Permítanme recordarles los monumentos al Soldado Desconocido tras la Primera
Guerra Mundial. Son el testimonio de la necesidad de encontrar un «quién», un
alguien identificable, al que hubieran revelado los cuatro años de matanzas. La
repugnancia a aceptar el hecho brutal de que el agente de la guerra no era
auténticamente Nadie inspiró la construcción de monumentos a desconocidos -esto
es, a todos aquellos que la guerra había fracasado en dar a conocer, robándoles
así, no sus hazañas, sino su dignidad humana.
Dondequiera que los hombres viven juntos, existe una
trama de relaciones humanas que está, por así decirlo, urdida por los actos y
las palabras de innumerables personas, tanto vivas como muertas. Toda nueva
acción y todo nuevo comienzo cae en una trama ya existente, donde, sin embargo,
empieza en cierto modo un nuevo proceso que afectará a muchos, incluso más allá
de aquellos con los que el agente entra en un contacto directo. Debido a esta
trama ya existente de relaciones humanas, con sus conflictos de intenciones y
voluntades, la acción casi nunca logra su propósito. Y es también debido a este
medio y a la consiguiente cualidad de imprevisibilidad que la acción siempre
produce historias [stories], intencionadamente o no, de forma tan natural
como la fabricación produce cosas tangibles. Estas historias pueden entonces
registrarse en monumentos y documentos, pueden contarse en la poesía y la
historiografía, y elaborarse en toda suerte de materiales. Por sí mismas, no
obstante, son de una naturaleza completamente diferente a estas concreciones.

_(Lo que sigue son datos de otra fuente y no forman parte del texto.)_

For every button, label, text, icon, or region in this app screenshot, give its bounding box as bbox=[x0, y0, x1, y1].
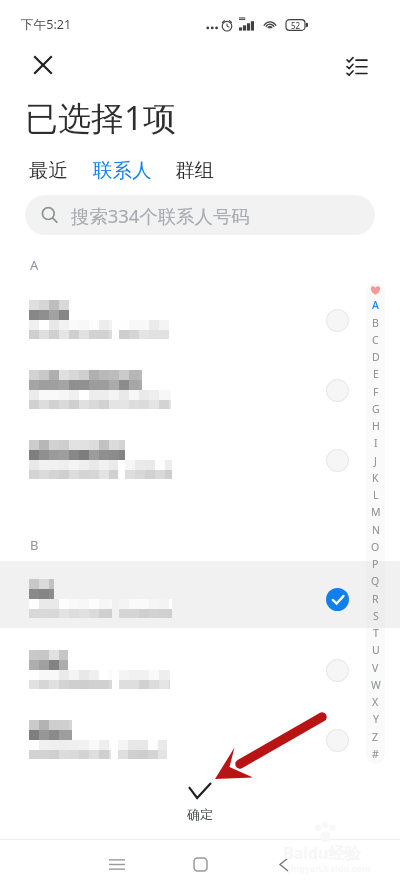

Nos dicen más acerca de sus sujetos, del «héroe» de cada historia, de lo que
cualquier producto de las manos humanas puede contarnos acerca del maestro que
lo produjo y, por tanto no son productos propiamente hablando. A pesar de que
todo el mundo comienza su propia historia, al menos la historia de su propia
vida, nadie es su autor o su productor. Y, sin embargo, es precisamente en
estas historias donde el significado real de una vida humana se revela
finalmente. El hecho de que toda vida individual, entre el nacimiento y la
muerte, pueda a la larga ser relatada como una narración con comienzo y fin es
la condición prepolítica y prehistórica de la historia [history], la gran narración sin comienzo ni fin. Pero la razón de
que cada vida humana cuente su historia [story]
y por la que la historia [history] se
convierte en el libro de historias de la humanidad, con muchos actores y
oradores y, aun así, sin autor, radica en que ambas son el resultado de la
acción. La historia real en que estamos comprometidos mientras vivimos no tiene
ningún autor visible o invisible, porque no está fabricada.
La ausencia de un fabricador en este ámbito explica la
extraordinaria fragilidad y la falta de fiabilidad de los asuntos estrictamente
humanos. Dado que siempre actuamos en una red de relaciones, las consecuencias
de cada acto son ilimitadas, toda acción provoca no solo una reacción sino una
reacción en cadena, todo proceso es la causa de nuevos procesos impredecibles.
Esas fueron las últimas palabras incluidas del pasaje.